*Problem details*. Pictures in the entries below are excluded; copy only the lines from the one containing "mabichiのプロフィール" to the one containing "DANH MỤC SẢN PHẨM", both included.

Available data section start

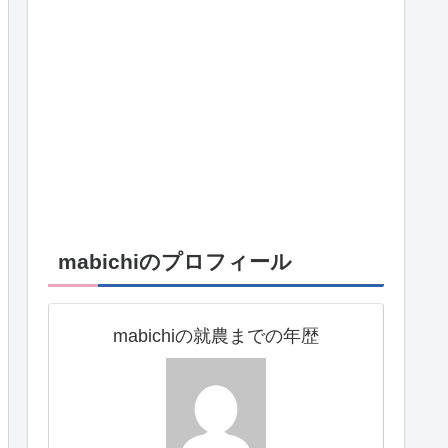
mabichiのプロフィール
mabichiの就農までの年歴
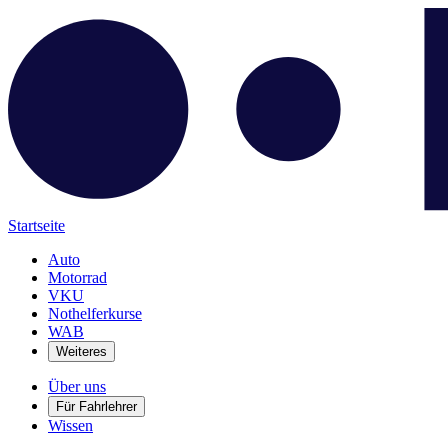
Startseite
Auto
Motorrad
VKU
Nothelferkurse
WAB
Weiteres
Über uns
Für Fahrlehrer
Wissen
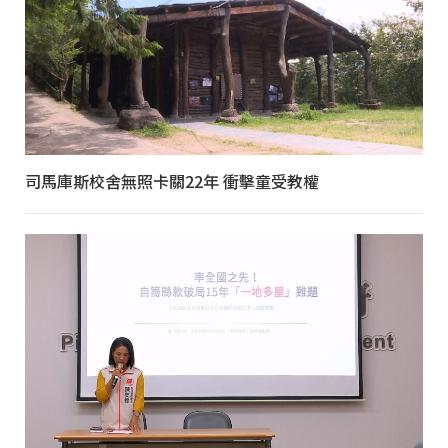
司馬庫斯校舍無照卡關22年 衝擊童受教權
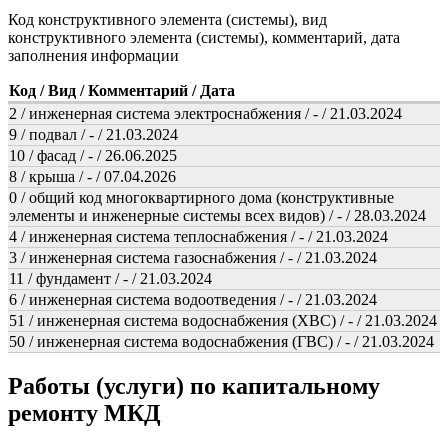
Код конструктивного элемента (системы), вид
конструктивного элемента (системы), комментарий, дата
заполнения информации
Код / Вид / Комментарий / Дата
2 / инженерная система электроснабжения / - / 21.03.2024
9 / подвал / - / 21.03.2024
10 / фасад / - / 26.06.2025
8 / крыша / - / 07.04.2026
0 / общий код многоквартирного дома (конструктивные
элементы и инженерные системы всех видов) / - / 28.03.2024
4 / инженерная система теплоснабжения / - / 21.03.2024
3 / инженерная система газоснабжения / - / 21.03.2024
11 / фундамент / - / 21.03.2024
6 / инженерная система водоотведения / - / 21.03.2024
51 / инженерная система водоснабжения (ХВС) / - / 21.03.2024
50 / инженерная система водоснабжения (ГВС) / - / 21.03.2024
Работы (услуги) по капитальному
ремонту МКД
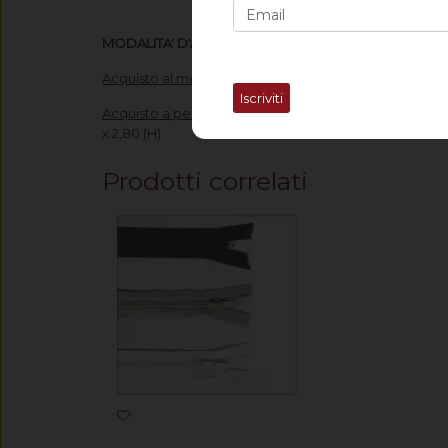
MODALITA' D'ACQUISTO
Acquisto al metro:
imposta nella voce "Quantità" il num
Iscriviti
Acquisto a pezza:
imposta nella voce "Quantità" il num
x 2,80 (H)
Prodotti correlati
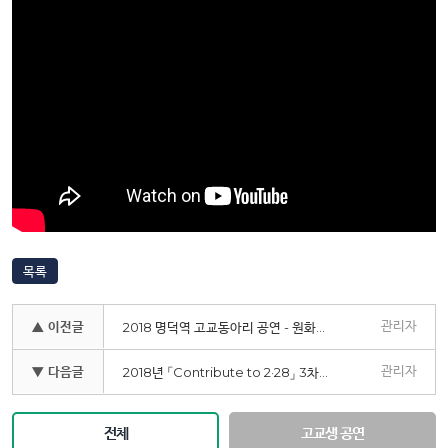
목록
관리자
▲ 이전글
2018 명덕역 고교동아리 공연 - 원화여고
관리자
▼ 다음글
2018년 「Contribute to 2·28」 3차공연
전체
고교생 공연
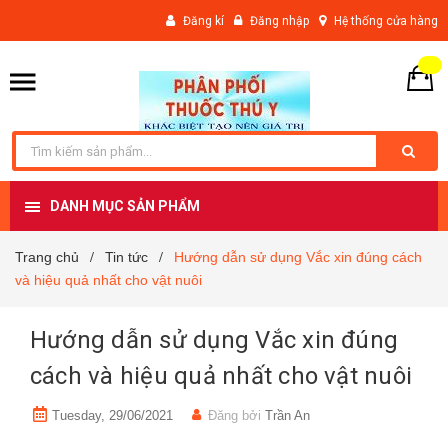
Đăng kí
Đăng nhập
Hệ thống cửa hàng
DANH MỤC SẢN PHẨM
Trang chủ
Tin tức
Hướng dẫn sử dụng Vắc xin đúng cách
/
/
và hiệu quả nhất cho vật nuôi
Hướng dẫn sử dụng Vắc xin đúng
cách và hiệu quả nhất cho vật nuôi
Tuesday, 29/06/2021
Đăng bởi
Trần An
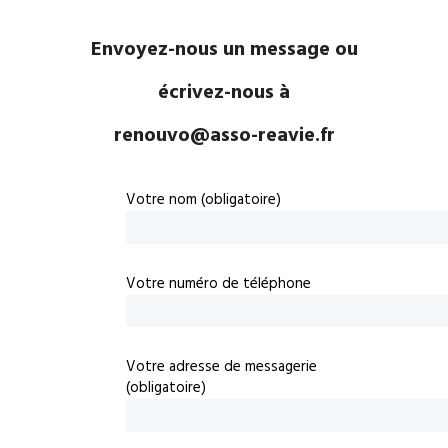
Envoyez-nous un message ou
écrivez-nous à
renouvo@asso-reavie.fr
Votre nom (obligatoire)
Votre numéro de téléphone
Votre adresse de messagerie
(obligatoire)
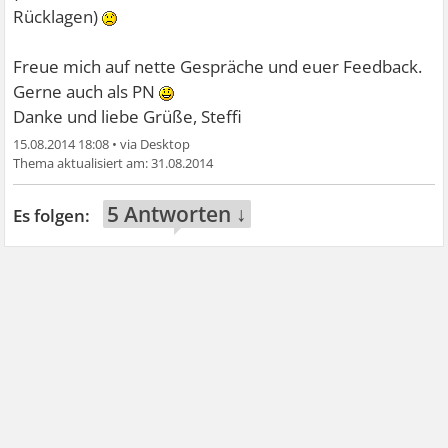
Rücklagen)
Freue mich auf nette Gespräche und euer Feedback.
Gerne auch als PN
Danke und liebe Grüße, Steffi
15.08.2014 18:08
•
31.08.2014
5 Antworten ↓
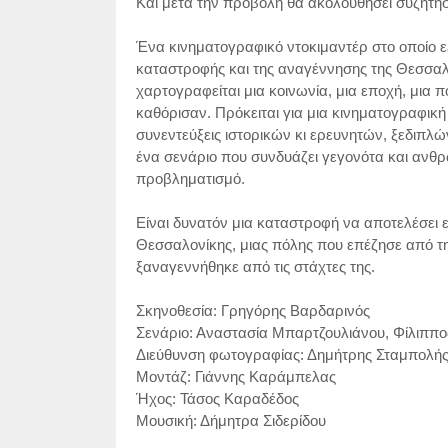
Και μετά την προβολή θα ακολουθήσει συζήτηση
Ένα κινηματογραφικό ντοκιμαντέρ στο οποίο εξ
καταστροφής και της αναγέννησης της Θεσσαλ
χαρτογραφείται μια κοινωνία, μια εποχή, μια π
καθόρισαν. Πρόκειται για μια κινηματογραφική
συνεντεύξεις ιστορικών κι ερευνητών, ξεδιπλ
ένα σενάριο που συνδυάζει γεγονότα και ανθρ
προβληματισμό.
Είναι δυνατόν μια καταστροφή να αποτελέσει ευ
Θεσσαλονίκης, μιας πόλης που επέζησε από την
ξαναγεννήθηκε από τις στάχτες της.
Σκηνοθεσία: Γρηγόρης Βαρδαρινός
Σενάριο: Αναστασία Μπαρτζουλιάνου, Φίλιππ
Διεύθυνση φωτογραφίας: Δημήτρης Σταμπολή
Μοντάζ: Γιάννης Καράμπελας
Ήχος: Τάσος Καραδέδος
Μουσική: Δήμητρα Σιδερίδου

Available data section end
Available data section start

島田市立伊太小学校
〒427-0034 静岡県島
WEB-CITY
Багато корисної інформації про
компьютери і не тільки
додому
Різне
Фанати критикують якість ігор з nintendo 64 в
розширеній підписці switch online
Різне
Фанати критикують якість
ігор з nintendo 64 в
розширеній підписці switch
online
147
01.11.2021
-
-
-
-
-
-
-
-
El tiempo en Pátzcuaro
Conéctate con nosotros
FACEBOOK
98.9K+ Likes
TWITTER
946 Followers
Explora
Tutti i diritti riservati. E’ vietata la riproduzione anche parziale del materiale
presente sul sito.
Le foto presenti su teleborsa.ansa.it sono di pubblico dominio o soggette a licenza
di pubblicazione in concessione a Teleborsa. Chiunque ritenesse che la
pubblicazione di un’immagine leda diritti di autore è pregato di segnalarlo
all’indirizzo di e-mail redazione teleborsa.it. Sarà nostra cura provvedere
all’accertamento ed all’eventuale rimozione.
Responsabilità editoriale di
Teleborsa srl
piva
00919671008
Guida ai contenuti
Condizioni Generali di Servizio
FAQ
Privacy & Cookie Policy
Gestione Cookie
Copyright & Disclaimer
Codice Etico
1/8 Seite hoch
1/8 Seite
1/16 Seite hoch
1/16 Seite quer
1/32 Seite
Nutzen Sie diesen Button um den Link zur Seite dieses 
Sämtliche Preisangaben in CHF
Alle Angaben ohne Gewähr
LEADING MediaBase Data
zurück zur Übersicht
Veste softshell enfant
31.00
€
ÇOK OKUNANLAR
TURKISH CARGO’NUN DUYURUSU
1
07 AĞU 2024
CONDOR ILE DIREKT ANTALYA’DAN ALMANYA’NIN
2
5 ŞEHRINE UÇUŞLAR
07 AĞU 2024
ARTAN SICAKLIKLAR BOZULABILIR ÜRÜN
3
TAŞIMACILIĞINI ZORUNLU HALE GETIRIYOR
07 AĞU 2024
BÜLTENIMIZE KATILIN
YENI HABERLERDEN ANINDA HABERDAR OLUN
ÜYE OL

Available data section end

*Solution to this task*.
mabichiのプロフィール
mabichiの就農までの年歴
Startseite
Auto
Motorrad
VKU
Nothelferkurse
WAB
Weiteres
Über uns
Für Fahrlehrer
Wissen
司馬庫斯校舍無照卡關22年 衝擊童受教權
Код конструктивного элемента (системы), вид
конструктивного элемента (системы), комментарий, дата
заполнения информации
Код / Вид / Комментарий / Дата
2 / инженерная система электроснабжения / - / 21.03.2024
9 / подвал / - / 21.03.2024
10 / фасад / - / 26.06.2025
8 / крыша / - / 07.04.2026
0 / общий код многоквартирного дома (конструктивные
элементы и инженерные системы всех видов) / - / 28.03.2024
4 / инженерная система теплоснабжения / - / 21.03.2024
3 / инженерная система газоснабжения / - / 21.03.2024
11 / фундамент / - / 21.03.2024
6 / инженерная система водоотведения / - / 21.03.2024
51 / инженерная система водоснабжения (ХВС) / - / 21.03.2024
50 / инженерная система водоснабжения (ГВС) / - / 21.03.2024
Работы (услуги) по капитальному
ремонту МКД
MODALITA' D'ACQUISTO
Acquisto al metro:
imposta nella voce "Quantità" il num
Iscriviti
Acquisto a pezza:
imposta nella voce "Quantità" il num
x 2,80 (H)
Prodotti correlati
목록
관리자
▲ 이전글
2018 명덕역 고교동아리 공연 - 원화여고
관리자
▼ 다음글
2018년 「Contribute to 2·28」 3차공연
전체
고교생 공연
Đăng kí
Đăng nhập
Hệ thống cửa hàng
DANH MỤC SẢN PHẨM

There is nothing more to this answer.